= Brad Strickland =

American novelist

William Bradley Strickland (born October 27, 1947) is an American writer known primarily for fantasy and science fiction. His speculative fiction is published under the name Brad Strickland except for one novel written as Will Bradley. By a wide margin his work most widely held in WorldCat participating libraries is The Sign of the Sinister Sorcerer (Dial Books, 2008), which concluded the Lewis Barnavelt series created by John Bellairs (1938–1991).

== Life ==
Strickland was born in New Holland, Georgia. His first publication in the speculative fiction genre was "Payment Deferred", as by Bradley Strickland in the May 1982 issue of Asimov's Science Fiction. His first novel, To Stand Beneath the Sun, was published in 1985. Since, he has written or co-written sixty-plus novels and more than a hundred short stories. His 1992 published as by Will Bradley, Ark Liberty, "treats the ecocatastrophic ... near-death of Earth with melodramatic panache, pitting its scientist hero against suicidal governments and embedding him – after his physical death – into the eponymous undersea biome as its Computer mentor and spirit, while centuries pass."

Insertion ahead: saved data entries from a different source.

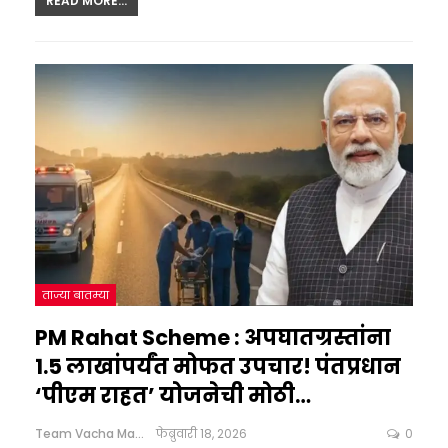
READ MORE...
ताज्या बातम्या
PM Rahat Scheme : अपघातग्रस्तांना
1.5 लाखांपर्यंत मोफत उपचार! पंतप्रधान
‘पीएम राहत’ योजनेची मोठी…
Team Vacha Marathi
फेब्रुवारी 18, 2026
0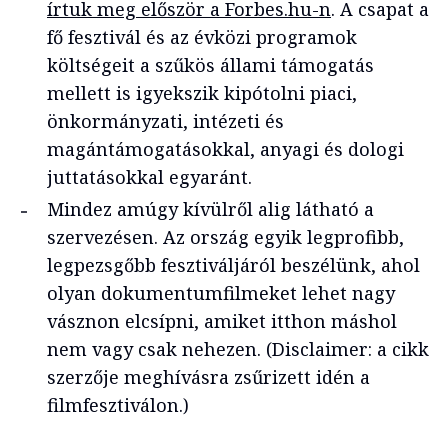
írtuk meg először a Forbes.hu-n
. A csapat a
fő fesztivál és az évközi programok
költségeit a szűkös állami támogatás
mellett is igyekszik kipótolni piaci,
önkormányzati, intézeti és
magántámogatásokkal, anyagi és dologi
juttatásokkal egyaránt.
Mindez amúgy kívülről alig látható a
szervezésen. Az ország egyik legprofibb,
legpezsgőbb fesztiváljáról beszélünk, ahol
olyan dokumentumfilmeket lehet nagy
vásznon elcsípni, amiket itthon máshol
nem vagy csak nehezen. (Disclaimer: a cikk
szerzője meghívásra zsűrizett idén a
filmfesztiválon.)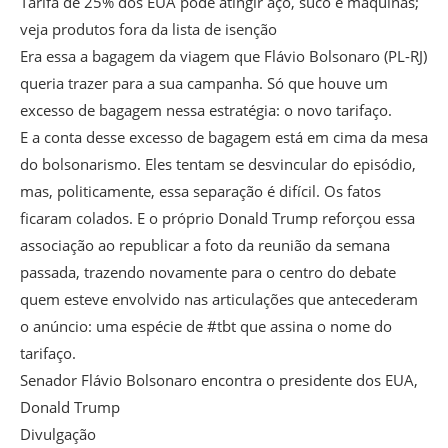
Tarifa de 25% dos EUA pode atingir aço, suco e máquinas;
veja produtos fora da lista de isenção
Era essa a bagagem da viagem que Flávio Bolsonaro (PL-RJ)
queria trazer para a sua campanha. Só que houve um
excesso de bagagem nessa estratégia: o novo tarifaço.
E a conta desse excesso de bagagem está em cima da mesa
do bolsonarismo. Eles tentam se desvincular do episódio,
mas, politicamente, essa separação é difícil. Os fatos
ficaram colados. E o próprio Donald Trump reforçou essa
associação ao republicar a foto da reunião da semana
passada, trazendo novamente para o centro do debate
quem esteve envolvido nas articulações que antecederam
o anúncio: uma espécie de #tbt que assina o nome do
tarifaço.
Senador Flávio Bolsonaro encontra o presidente dos EUA,
Donald Trump
Divulgação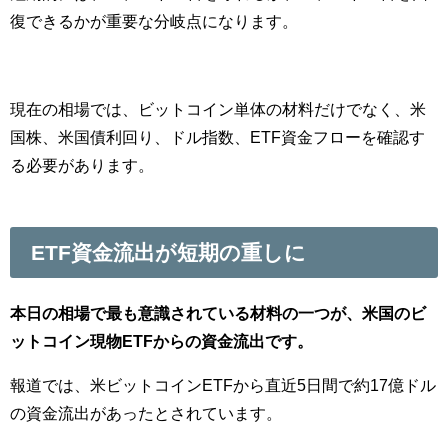
復できるかが重要な分岐点になります。
現在の相場では、ビットコイン単体の材料だけでなく、米
国株、米国債利回り、ドル指数、ETF資金フローを確認す
る必要があります。
ETF資金流出が短期の重しに
本日の相場で最も意識されている材料の一つが、米国のビ
ットコイン現物ETFからの資金流出です。
報道では、米ビットコインETFから直近5日間で約17億ドル
の資金流出があったとされています。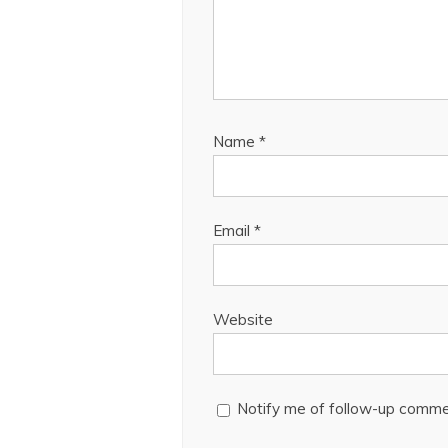
Name
*
Email
*
Website
Notify me of follow-up comme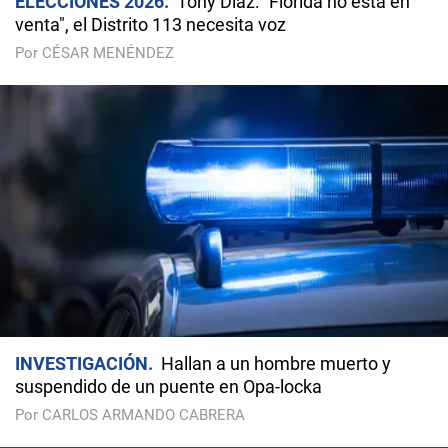
ELECCIONES 2026
Tony Díaz: "Florida no está en
venta", el Distrito 113 necesita voz
Por CÉSAR MENÉNDEZ
INVESTIGACIÓN
Hallan a un hombre muerto y
suspendido de un puente en Opa-locka
Por CARLOS ARMANDO CABRERA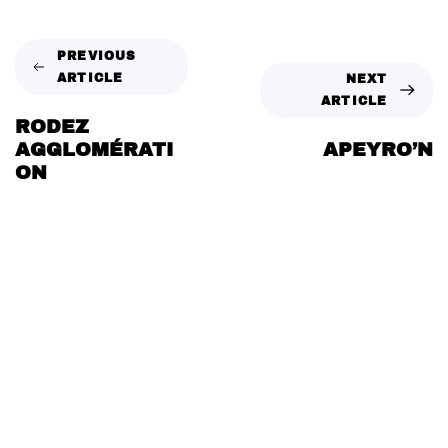
PREVIOUS
ARTICLE
NEXT
ARTICLE
RODEZ
AGGLOMÉRATI
APEYRO’N
ON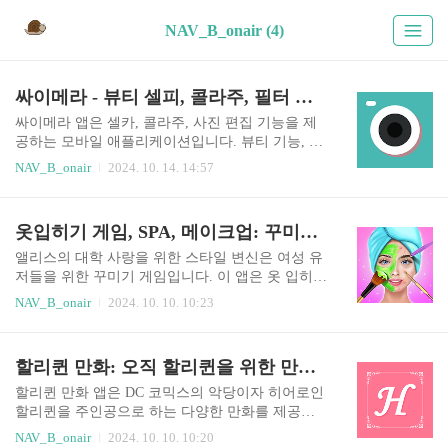
NAV_B_onair (4)
싸이메라 - 뷰티 셀피, 콜라주, 필터 카메라: 사진 편집 어플, 디시
싸이메라 앱은 셀카, 콜라주, 사진 편집 기능을 제
공하는 모바일 애플리케이션입니다. 뷰티 기능, 다
양한 필터 및 효과, 콜라주 템플릿, 사진 편집 도구
NAV_B_onair
2024. 10. 14. 14:57
등을 제공하여 사용자들이 쉽고 재미있게 사진을
편집할 수 있도록 지원합니다. 이 앱은 사용자 친화
적인 인터페이스와 풍부한 기능으로 인해 많은 사
옷입히기 게임, SPA, 메이크업: 꾸미기와 패션 - 앨리스의 대학 사랑을 위한 스타일 변신
용자들에게 인기를 얻고 있습니다. 특히 셀카를 위
한 뷰티 기능은 피부톤 보정, 주름 제거, 눈 확대 등
앨리스의 대학 사랑을 위한 스타일 변신은 여성 유
다양한 기능을 제공하여 더욱 아름다운 셀카를 만
저들을 위한 꾸미기 게임입니다. 이 앱은 옷 입히
들 수 있도록 돕습니다. 또한 콜라주 기능은 다양한
기, SPA, 메이크업 등 다양한 꾸미기 요소를 제공
NAV_B_onair
2024. 10. 10. 10:23
레이아웃과 배경을 제공하여 개성 넘치는 콜라주
하여 유저들이 자신만의 개성 넘치는 스타일을 만
를 만들 수 있으며, 사진 편집 도구는 자르기, 회전,
들 수 있도록 돕습니다. 앨리스는 대학 생활을 시작
밝기 조절, 색상 조정 등 다양한 기능을 제공하여
하면서 새로운 사람들을 만나고, 다양한 경험을 하
할리퀸 만화: 오직 할리퀸을 위한 만화 앱
사진을 더욱 멋지게 만들 수 있습니다. 싸이메라 앱
게 되는데, 이 과정에서 옷과 스타일을 통해 자신을
은 사진 편집 ..
표현하고, 새로운 매력을 발견하게 됩니다. 유저는
할리퀸 만화 앱은 DC 코믹스의 악당이자 히어로인
앨리스가 다양한 상황에 맞는 옷을 입혀주고, 메이
할리퀸을 주인공으로 하는 다양한 만화를 제공하
크업을 해주면서 앨리스의 스타일 변신을 함께 경
는 모바일 애플리케이션입니다. 이 앱은 할리퀸 팬
NAV_B_onair
2024. 10. 10. 10:20
험할 수 있습니다.이 앱은 단순히 옷을 입히는 것을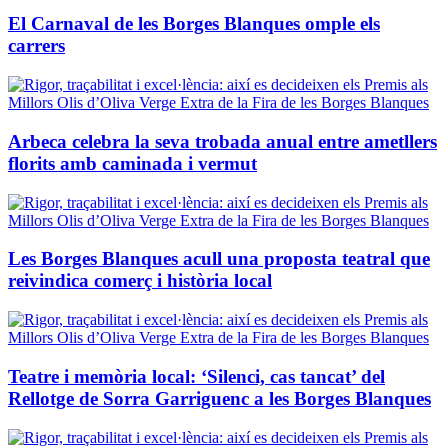
El Carnaval de les Borges Blanques omple els
carrers
Arbeca celebra la seva trobada anual entre ametllers
florits amb caminada i vermut
Les Borges Blanques acull una proposta teatral que
reivindica comerç i història local
Teatre i memòria local: ‘Silenci, cas tancat’ del
Rellotge de Sorra Garriguenc a les Borges Blanques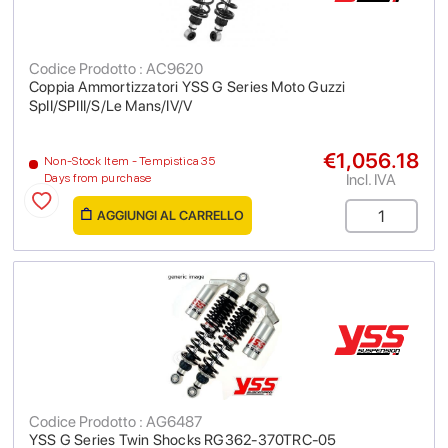
Codice Prodotto : AC9620
Coppia Ammortizzatori YSS G Series Moto Guzzi
SpII/SPIII/S/Le Mans/IV/V
€1,056.18
Non-Stock Item - Tempistica 35
Incl. IVA
Days from purchase
AGGIUNGI AL CARRELLO
Codice Prodotto : AG6487
YSS G Series Twin Shocks RG362-370TRC-05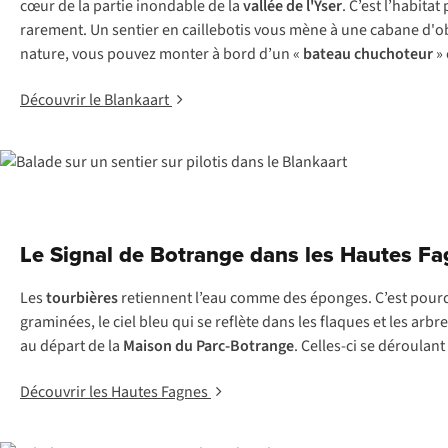
cœur de la partie inondable de la
vallée de l'Yser
. C’est l’habit
rarement. Un sentier en caillebotis vous mène à une cabane d'o
nature, vous pouvez monter à bord d’un «
bateau chuchoteur
» 
Découvrir le Blankaart
Le Signal de Botrange dans les Hautes F
Les
tourbières
retiennent l’eau comme des éponges. C’est pourqu
graminées, le ciel bleu qui se reflète dans les flaques et les arbr
au départ de la
Maison du Parc-Botrange
. Celles-ci se déroulant
Découvrir les Hautes Fagnes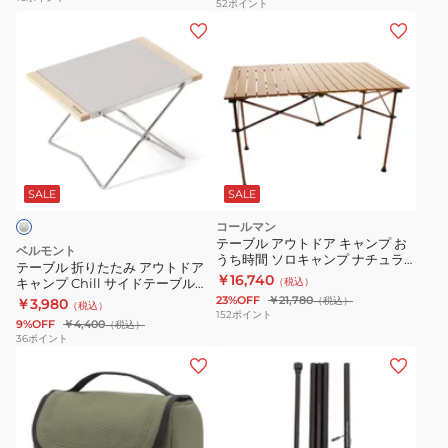
52
ポイント
ブ
ッ
テ
ル
ト
ー
ウ
イ
ブ
ッ
ー
ル
ド
ジ
折
ー
り
ロ
た
ー
た
SALE
SALE
コ
み
コールマン
ッ
ア
テーブル アウトドア キャンプ お
ベルモント
ト
うち時間 ソロキャンプ ナチュラ
ウ
テーブル 折りたたみ アウトドア
ルウッドロールテーブル クラシッ
￥16,740
寝
キャンプ Chill サイドテーブル
（税込）
ト
ク(110) 2000026802
BM-418
23%OFF
￥21,780
（税込）
￥3,980
袋・
（税込）
ド
152
ポイント
9%OFF
￥4,400
（税込）
マ
ア
36
ポイント
ッ
フ
ラ
キ
ト
ィ
ン
ャ
BD-
ル
タ
ン
204
デ
ン
プ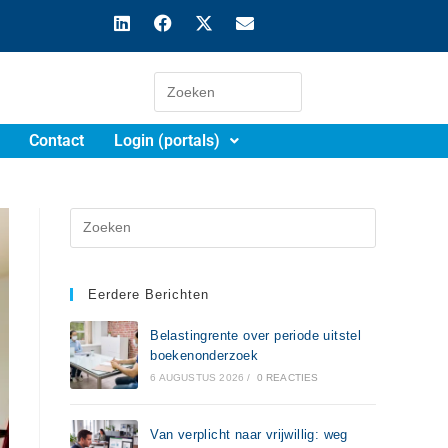
Contact
Login (portals)
Eerdere Berichten
Belastingrente over periode uitstel
boekenonderzoek
6 AUGUSTUS 2026
/
0 REACTIES
Van verplicht naar vrijwillig: weg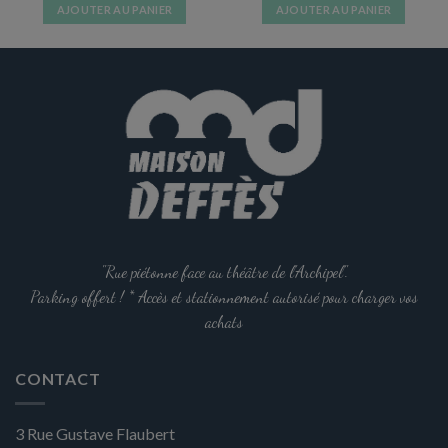
AJOUTER AU PANIER
AJOUTER AU PANIER
"Rue piétonne face au théâtre de l'Archipel".
Parking offert ! * Accès et stationnement autorisé pour charger vos
achats
CONTACT
3 Rue Gustave Flaubert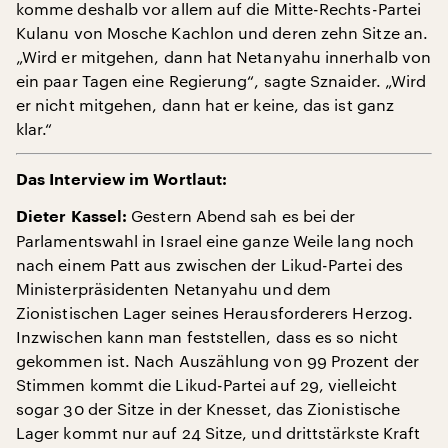
komme deshalb vor allem auf die Mitte-Rechts-Partei
Kulanu von Mosche Kachlon und deren zehn Sitze an.
„Wird er mitgehen, dann hat Netanyahu innerhalb von
ein paar Tagen eine Regierung“, sagte Sznaider. „Wird
er nicht mitgehen, dann hat er keine, das ist ganz
klar.“
Das Interview im Wortlaut:
Gestern Abend sah es bei der
Dieter Kassel:
Parlamentswahl in Israel eine ganze Weile lang noch
nach einem Patt aus zwischen der Likud-Partei des
Ministerpräsidenten Netanyahu und dem
Zionistischen Lager seines Herausforderers Herzog.
Inzwischen kann man feststellen, dass es so nicht
gekommen ist. Nach Auszählung von 99 Prozent der
Stimmen kommt die Likud-Partei auf 29, vielleicht
sogar 30 der Sitze in der Knesset, das Zionistische
Lager kommt nur auf 24 Sitze, und drittstärkste Kraft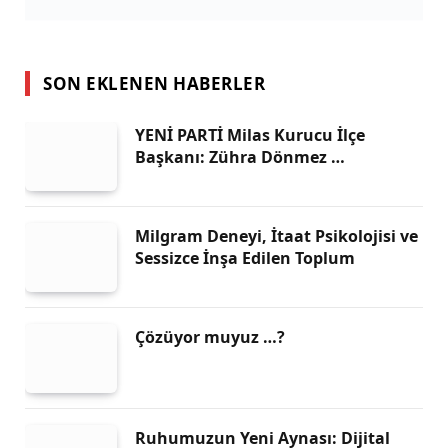
SON EKLENEN HABERLER
YENİ PARTİ Milas Kurucu İlçe
Başkanı: Zühra Dönmez …
Milgram Deneyi, İtaat Psikolojisi ve
Sessizce İnşa Edilen Toplum
Çözüyor muyuz …?
Ruhumuzun Yeni Aynası: Dijital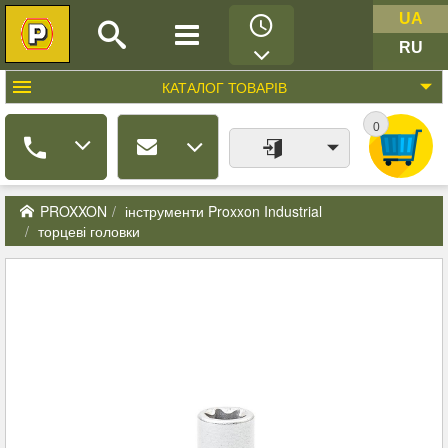
UA
RU
КАТАЛОГ
ТОВАРІВ
0
PROXXON
інструменти Proxxon Industrial
торцеві головки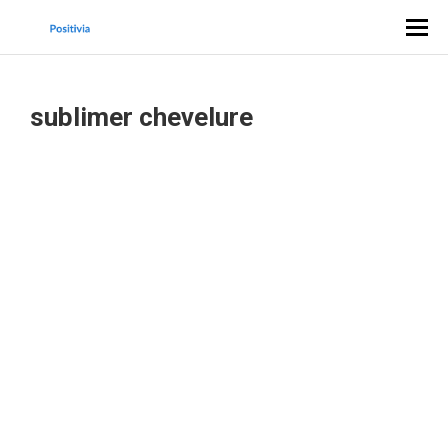
sublimer chevelure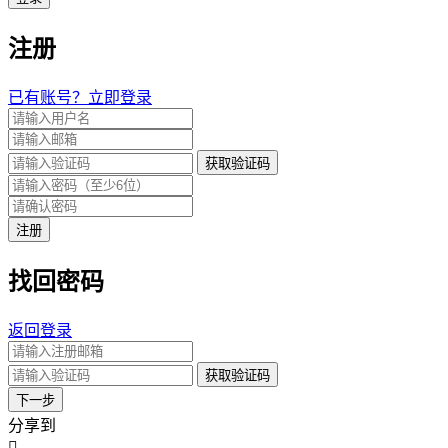
注册
已有账号？立即登录
获取验证码
注册
找回密码
返回登录
获取验证码
下一步
分享到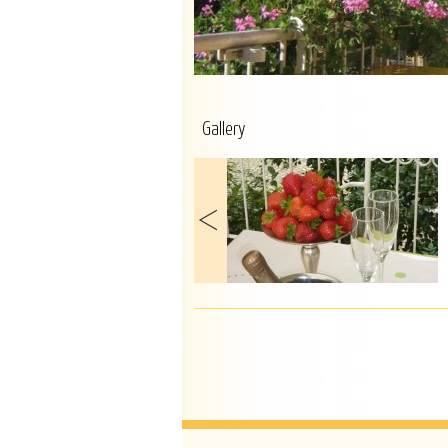
Gallery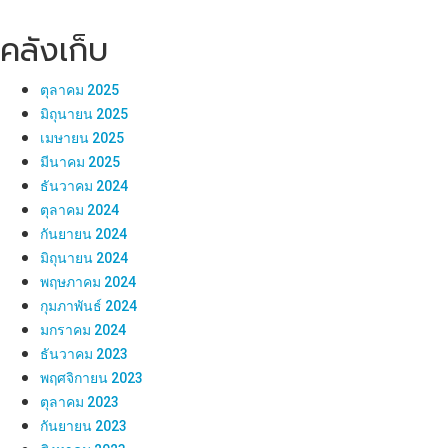
คลังเก็บ
ตุลาคม 2025
มิถุนายน 2025
เมษายน 2025
มีนาคม 2025
ธันวาคม 2024
ตุลาคม 2024
กันยายน 2024
มิถุนายน 2024
พฤษภาคม 2024
กุมภาพันธ์ 2024
มกราคม 2024
ธันวาคม 2023
พฤศจิกายน 2023
ตุลาคม 2023
กันยายน 2023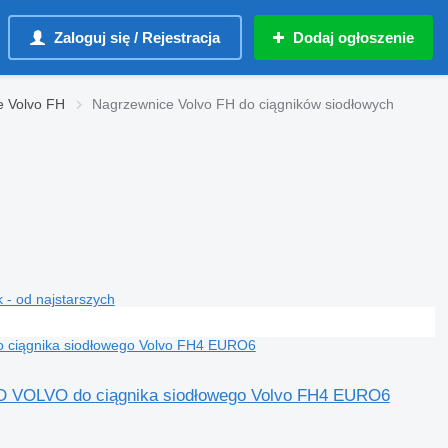
Zaloguj się / Rejestracja
Dodaj ogłoszenie
e Volvo FH
Nagrzewnice Volvo FH do ciągników siodłowych
 - od najstarszych
 LHD VOLVO do ciągnika siodłowego Volvo FH4 EURO6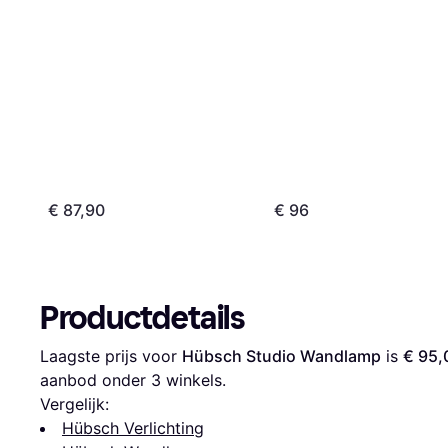
€ 87,90
€ 96
Productdetails
Laagste prijs voor 
Hübsch Studio Wandlamp
 is 
€ 95,
aanbod onder 
3
 winkels.
Vergelijk:
Hübsch Verlichting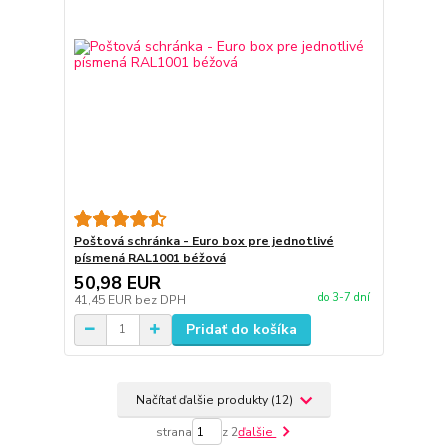
Poštová schránka - Euro box pre jednotlivé
písmená RAL1001 béžová
50,98 EUR
do 3-7 dní
41,45 EUR
bez DPH
Pridať do košíka
Načítať ďalšie produkty (12)
strana
z 2
ďalšie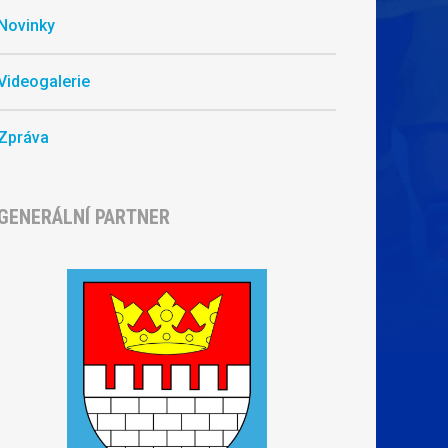
Novinky
Videogalerie
Zpráva
GENERÁLNÍ PARTNER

From 1992, Strickland completed four Lewis Barnavelt and Johnny Dixon novels that were at least outlined by John Bellairs; he followed with nine more, bringing both series to twelve volumes. Beginning in 1996 he has created his own stories using the already-established characters. He is also credited for writing novels for the Wishbone series.

His 2000 book, When Mack Came Back, won Strickland the 2001 Georgia Author of the Year Award, Children's/Young Adult Division honor. In 2002, Strickland and Thomas E. Fuller began the Pirate Hunter series and, later, the Mars Year One series. Mr. Fuller died before all the books were published.

Strickland was a professor of English at Gainesville State College, which at the time of his retirement had become part of The University of North Georgia in Oakwood, Georgia. He is an active member of the Atlanta Radio Theatre Company, writing, adapting and acting in numerous audio drama projects.

==Reception of works==
Strickland's books have generally been received favorably.
For John Bellairs's Johnny Dixon in the Hand of the Necromancer (1996), Kirkus Reviews wrote "Strickland, in his first solo work featuring the characters created by John Bellairs, leads readers on an entertaining frolic. There are enough well-placed frissons to keep readers flipping those pages, even those who know that, in keeping with series formula, all nefarious plans will be nixed."

For When Mack Came Back (2000), Kirkus Reviews called it a "heart-tugging period piece" and "Rather than an action adventure, this is a quiet story of a boy who learns to accept himself and of a man who learns to value the steadfast loyalty of a dog."

A review of The Tower At The End Of The World (2001) for Kirkus Reviews read that, "In comparison to the original [books by John Bellairs], this addition to the series [...] falls short." and "For fans of Bellairs hungry for another dose of his spellbinding mystery, this will serve to deaden the thirst, but not quench it."

Concerning Grimoire The Curse of the Midions (2006), Kirkus Reviews wrote "Strickland offers a conventional but typically fast-paced tale, with nicely lurid touches and plenty of unanswered questions. Good start."

For Grimoire Tracked By Terror (2007), Kirkus Reviews wrote "Strickland crafts a polished, suspenseful tale, developing a scenario well-stocked with nightmares and traps while building to a battle in which Jarvey becomes a little better at controlling his own magical abilities. A serviceable continuation to a still-promising series."

For Flight of the Outcast (2010), a Kirkus Reviews reviewer wrote that, "Good character development and plenty of momentum make this an enjoyable read, but there is clearly a lot more story ahead—this installment ends not with a cliffhanger but an anticipation of action yet to come."